In this work, the performance of a generic real-time induction bearing fault diagnosis based on a newly supervised D.L approach was extensively studied. The intelligent system employs a CRNN classifier that is fed by raw time-domain features that are reshaped in the form of tensors of time sequence. Using the end-to-end feature extraction model, the raw bearing vibration data is trained automatically and properly. The model can diagnose the fault precisely and considering the big dataset, in a relatively short time. Implementing the proposed method in a practical situation and industrial-scale has the following advantages compared to the other methods:

  • Monitoring a larger and more comprehensive recorded data because the model is highly resistant to overfitting.

  • Reaching a more accurate prediction, compared to the other articles in the literature, at a relatively shorter time and the number of epochs.

  • The model is end-to-end and can be fed by the raw vibration data directly and no data pre-processing, pre-determined transformation (such as FFT or DWT), manipulated feature extraction and feature selection is required.

  • The calculation is more cost-effective compared to some solutions containing data-pre-processing and some complex deep architectures in the literature.

The CRNN classifier-based fault diagnosis system is tested for bearing fault diagnosis using two benchmark vibration datasets.

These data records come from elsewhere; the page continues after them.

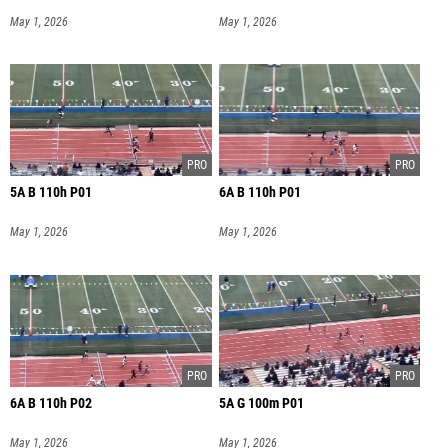
May 1, 2026
May 1, 2026
5A B 110h P01
6A B 110h P01
May 1, 2026
May 1, 2026
6A B 110h P02
5A G 100m P01
May 1, 2026
May 1, 2026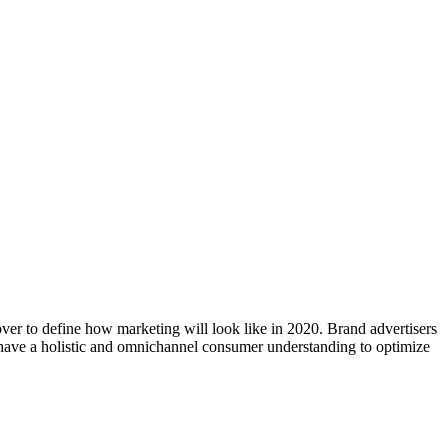
er to define how marketing will look like in 2020. Brand advertisers
to have a holistic and omnichannel consumer understanding to optimize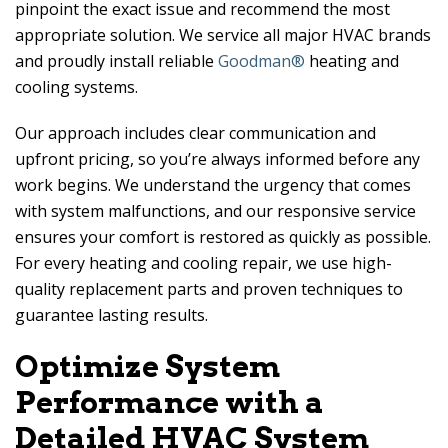
pinpoint the exact issue and recommend the most
appropriate solution. We service all major HVAC brands
and proudly install reliable
Goodman®
heating and
cooling systems.
Our approach includes clear communication and
upfront pricing, so you’re always informed before any
work begins. We understand the urgency that comes
with system malfunctions, and our responsive service
ensures your comfort is restored as quickly as possible.
For every heating and cooling repair, we use high-
quality replacement parts and proven techniques to
guarantee lasting results.
Optimize System
Performance with a
Detailed HVAC System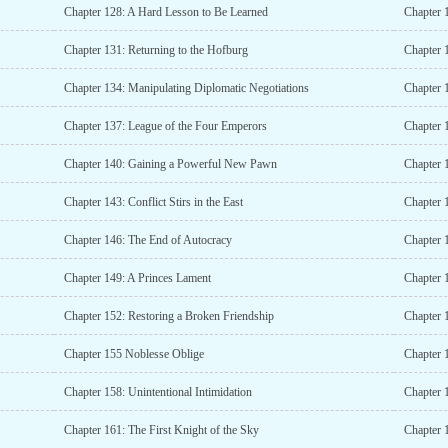
Chapter 128: A Hard Lesson to Be Learned
Chapter 
Chapter 131: Returning to the Hofburg
Chapter 1
Chapter 134: Manipulating Diplomatic Negotiations
Chapter 
Chapter 137: League of the Four Emperors
Chapter 
Chapter 140: Gaining a Powerful New Pawn
Chapter 
Chapter 143: Conflict Stirs in the East
Chapter 1
Chapter 146: The End of Autocracy
Chapter 
Chapter 149: A Princes Lament
Chapter 
Chapter 152: Restoring a Broken Friendship
Chapter 
Chapter 155 Noblesse Oblige
Chapter 
Chapter 158: Unintentional Intimidation
Chapter 
Chapter 161: The First Knight of the Sky
Chapter 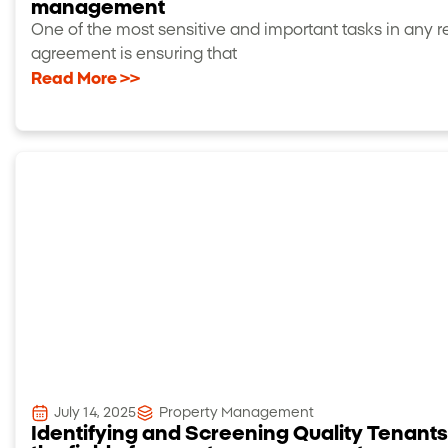
management
One of the most sensitive and important tasks in any r
agreement is ensuring that
Read More >>
July 14, 2025
Property Management
Identifying and Screening Quality Tenants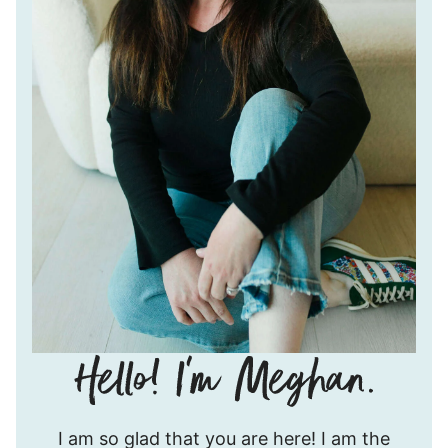
Hello!
I am so glad that you are here! I am the
I’m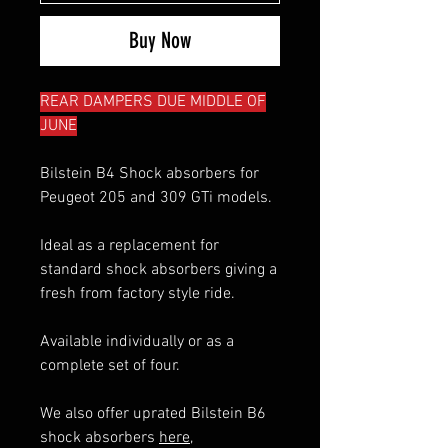
Buy Now
REAR DAMPERS DUE MIDDLE OF
JUNE
Bilstein B4 Shock absorbers for
Peugeot 205 and 309 GTi models.
Ideal as a replacement for
standard shock absorbers giving a
fresh from factory style ride.
Available individually or as a
complete set of four.
We also offer uprated Bilstein B6
shock absorbers
here
,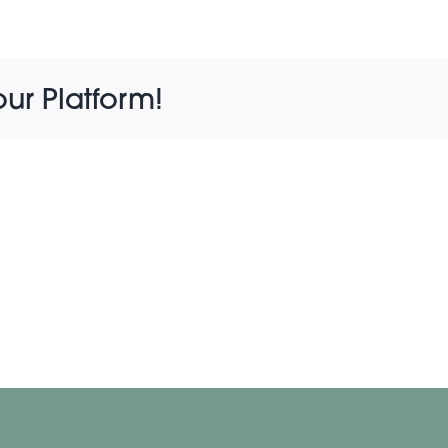
our Platform!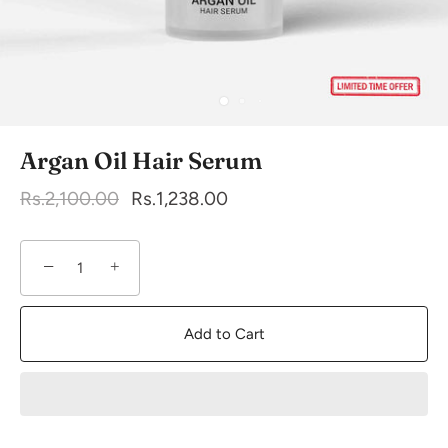
Argan Oil Hair Serum
Rs.2,100.00
Rs.1,238.00
−
+
Add to Cart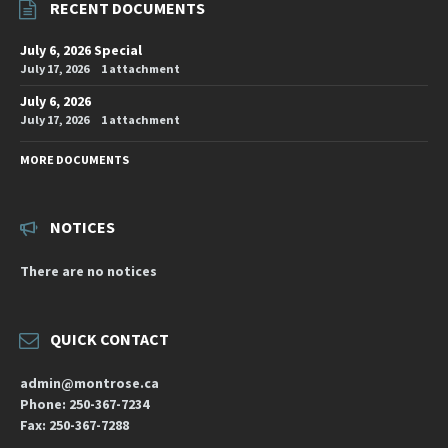
RECENT DOCUMENTS
July 6, 2026 Special
July 17, 2026
1 attachment
July 6, 2026
July 17, 2026
1 attachment
MORE DOCUMENTS
NOTICES
There are no notices
QUICK CONTACT
admin@montrose.ca
Phone: 250-367-7234
Fax: 250-367-7288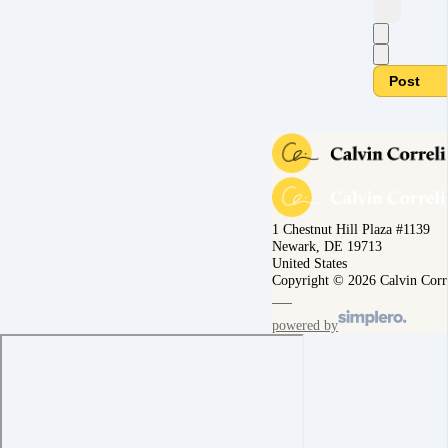
Post
1 Chestnut Hill Plaza #1139
Newark, DE 19713
United States
Copyright © 2026 Calvin Corr
powered by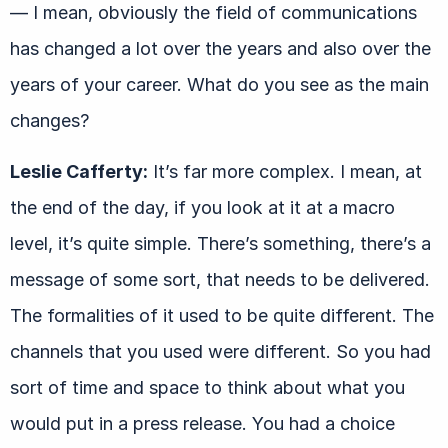
— I mean, obviously the field of communications
has changed a lot over the years and also over the
years of your career. What do you see as the main
changes?
Leslie Cafferty:
It’s far more complex. I mean, at
the end of the day, if you look at it at a macro
level, it’s quite simple. There’s something, there’s a
message of some sort, that needs to be delivered.
The formalities of it used to be quite different. The
channels that you used were different. So you had
sort of time and space to think about what you
would put in a press release. You had a choice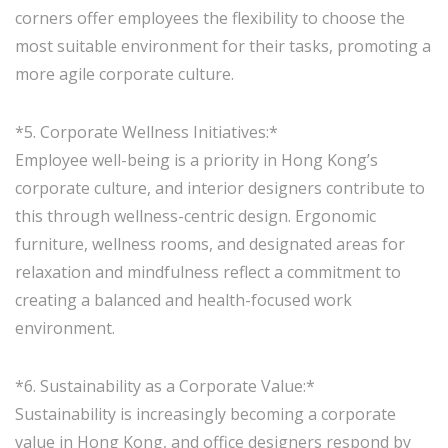
corners offer employees the flexibility to choose the
most suitable environment for their tasks, promoting a
more agile corporate culture.
*5. Corporate Wellness Initiatives:*
Employee well-being is a priority in Hong Kong’s
corporate culture, and interior designers contribute to
this through wellness-centric design. Ergonomic
furniture, wellness rooms, and designated areas for
relaxation and mindfulness reflect a commitment to
creating a balanced and health-focused work
environment.
*6. Sustainability as a Corporate Value:*
Sustainability is increasingly becoming a corporate
value in Hong Kong, and office designers respond by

The experimental results validate the effectiveness and feasibility of the CRNN classifier in fault diagnosis. The classifier achieved overall classification accuracies of 97.13% for IMS and 99.77% for CWRU bearing datasets. Classification results demonstrated that the CRNN model can learn highly discriminative features directly from the raw input sensor data.

5.1 Future work

Testing and evaluation of a GRU-LSTM network using the collected motor current signal instead of vibration signal as well as reducing the calculation time of the system. Plus, working on unbalanced small scaled datasets using a novel generative adversarial network (GAN) such as the work fulfilled in [36] would be the future work.